What this calculator does
The Normal Distribution Calculator evaluates a normally distributed variable at a chosen point x, given a mean (mu) and a standard deviation (sigma). It returns three core quantities: the probability density \(f(x)\), the lower cumulative probability \(P(X \le x)\), and the upper cumulative probability \(P(X > x)\). This is a universal mathematics and statistics tool with no country-specific assumptions. With the defaults \(\mu = 0\) and \(\sigma = 1\) it works on the standard normal distribution.
How to use it
Enter the value x at which you want to evaluate the distribution, the mean mu, and the standard deviation sigma (which must be greater than 0). The calculator first standardizes the value using $$z = \frac{x - \mu}{\sigma}$$ then computes the density and both cumulative tails. The lower cumulative probability is the area under the curve to the left of x; the upper cumulative probability is the area to the right, and the two always add up to 1.
The formula explained
The probability density is $$f(x) = \frac{1}{\sigma\sqrt{2\pi}}\, e^{-\frac{\left(x - \mu\right)^2}{2\,\sigma^2}}$$ The lower cumulative probability is the cumulative distribution function $$\Phi(z) = \frac{1}{2}\left[1 + \operatorname{erf}\!\left(\frac{z}{\sqrt{2}}\right)\right]$$ where erf is the Gauss error function. Because the standard math library has no built-in erf, this tool uses the Abramowitz & Stegun 7.1.26 rational approximation, accurate to about \(10^{-7}\). The upper cumulative probability is simply \(1 - \Phi(z)\).
Worked example
Take an IQ-style distribution with \(\mu = 100\), \(\sigma = 15\), and evaluate at \(x = 130\). First $$z = \frac{130 - 100}{15} = 2$$ The density is $$f(130) = \frac{0.3989422804}{15} \cdot e^{-2} = 0.003599750$$ The lower cumulative probability \(\Phi(2) = 0.9772498681\), so the upper cumulative probability is \(0.0227501319\) - meaning roughly 2.28% of values exceed 130.
FAQ
What is z? z is the standardized score, the number of standard deviations x lies above (positive) or below (negative) the mean.
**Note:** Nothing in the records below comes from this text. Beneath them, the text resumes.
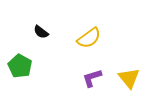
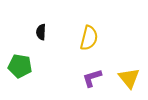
black semicircle: rotated 56 degrees clockwise
yellow semicircle: rotated 40 degrees counterclockwise
green pentagon: rotated 20 degrees counterclockwise
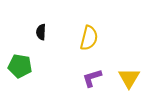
yellow triangle: rotated 10 degrees clockwise
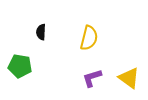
yellow triangle: rotated 25 degrees counterclockwise
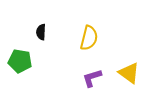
green pentagon: moved 5 px up
yellow triangle: moved 5 px up
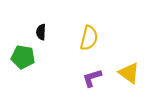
green pentagon: moved 3 px right, 4 px up
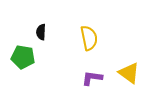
yellow semicircle: rotated 25 degrees counterclockwise
purple L-shape: rotated 25 degrees clockwise
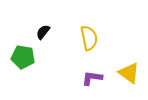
black semicircle: moved 2 px right; rotated 35 degrees clockwise
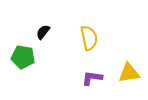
yellow triangle: rotated 45 degrees counterclockwise
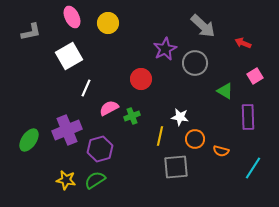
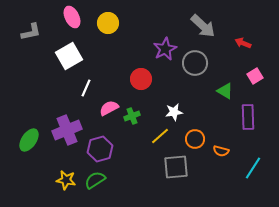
white star: moved 6 px left, 5 px up; rotated 18 degrees counterclockwise
yellow line: rotated 36 degrees clockwise
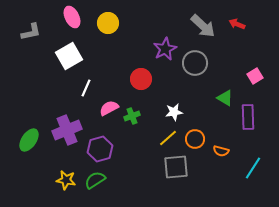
red arrow: moved 6 px left, 19 px up
green triangle: moved 7 px down
yellow line: moved 8 px right, 2 px down
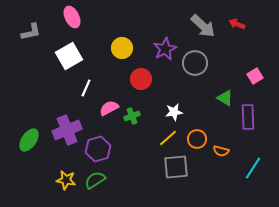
yellow circle: moved 14 px right, 25 px down
orange circle: moved 2 px right
purple hexagon: moved 2 px left
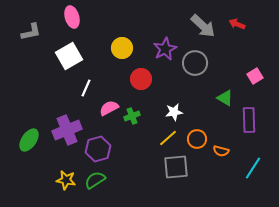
pink ellipse: rotated 10 degrees clockwise
purple rectangle: moved 1 px right, 3 px down
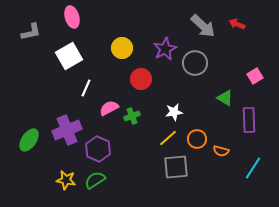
purple hexagon: rotated 20 degrees counterclockwise
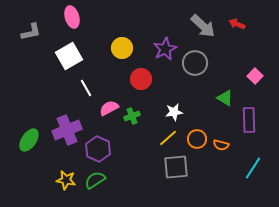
pink square: rotated 14 degrees counterclockwise
white line: rotated 54 degrees counterclockwise
orange semicircle: moved 6 px up
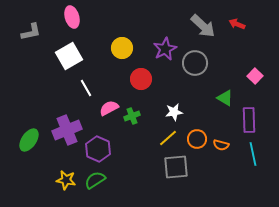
cyan line: moved 14 px up; rotated 45 degrees counterclockwise
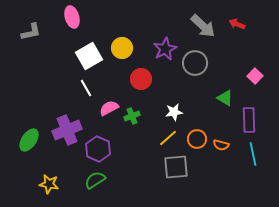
white square: moved 20 px right
yellow star: moved 17 px left, 4 px down
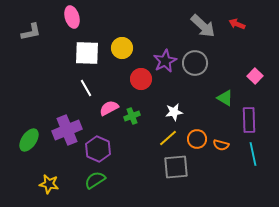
purple star: moved 12 px down
white square: moved 2 px left, 3 px up; rotated 32 degrees clockwise
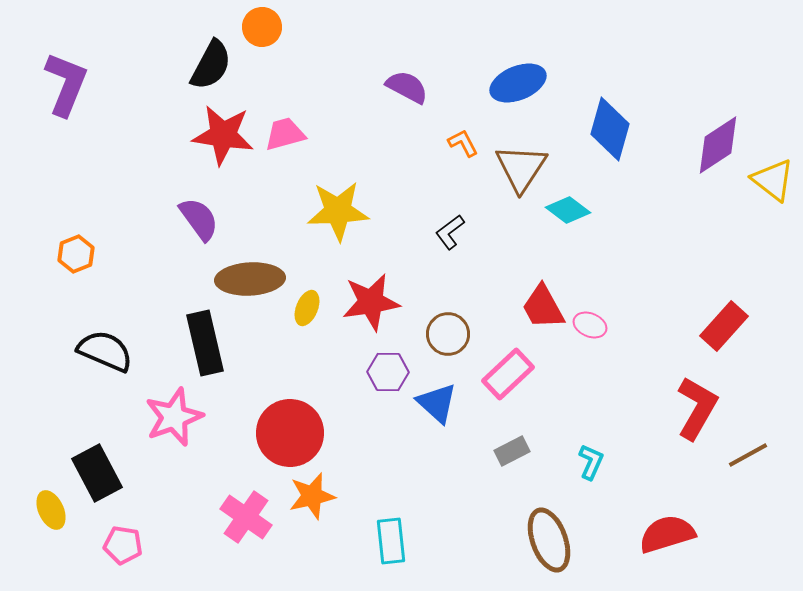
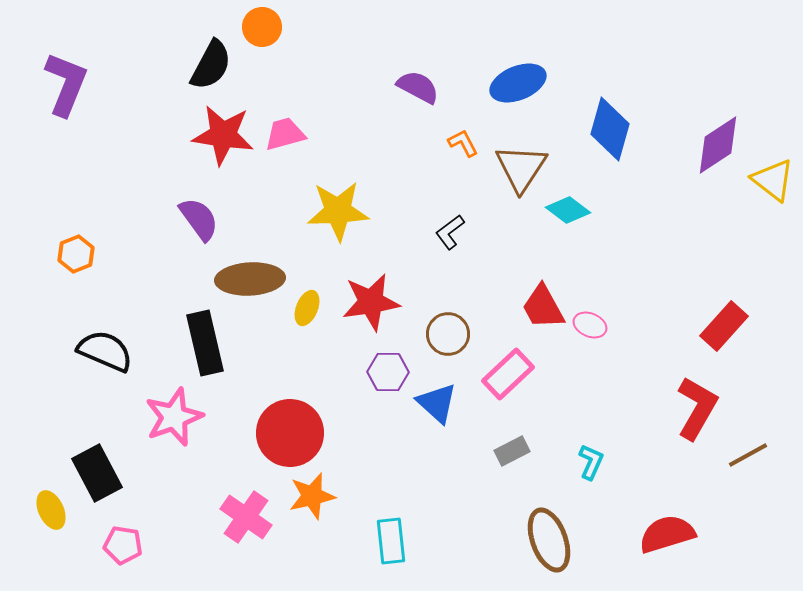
purple semicircle at (407, 87): moved 11 px right
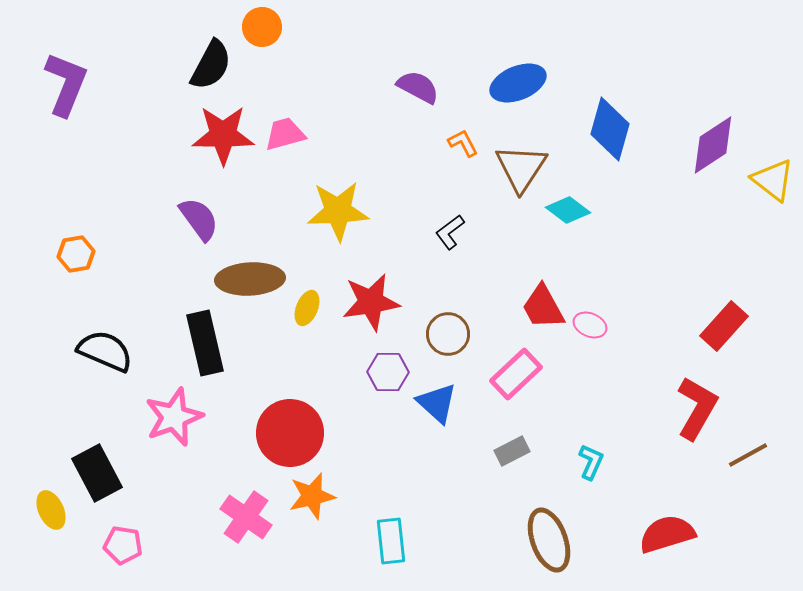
red star at (223, 135): rotated 8 degrees counterclockwise
purple diamond at (718, 145): moved 5 px left
orange hexagon at (76, 254): rotated 12 degrees clockwise
pink rectangle at (508, 374): moved 8 px right
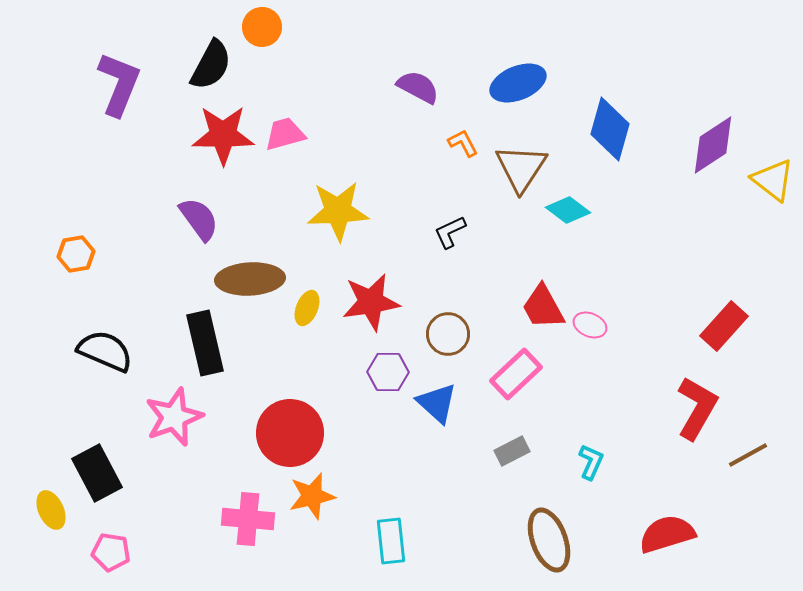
purple L-shape at (66, 84): moved 53 px right
black L-shape at (450, 232): rotated 12 degrees clockwise
pink cross at (246, 517): moved 2 px right, 2 px down; rotated 30 degrees counterclockwise
pink pentagon at (123, 545): moved 12 px left, 7 px down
Why must sigma be positive? A standard deviation of zero or below makes the distribution undefined and causes division by zero, so sigma must be greater than 0.
Do f(x) and the probabilities add to 1? The two cumulative probabilities \(P(X \le x)\) and \(P(X > x)\) add to 1. The density \(f(x)\) is not a probability and is not part of that sum; it is the height of the curve at x.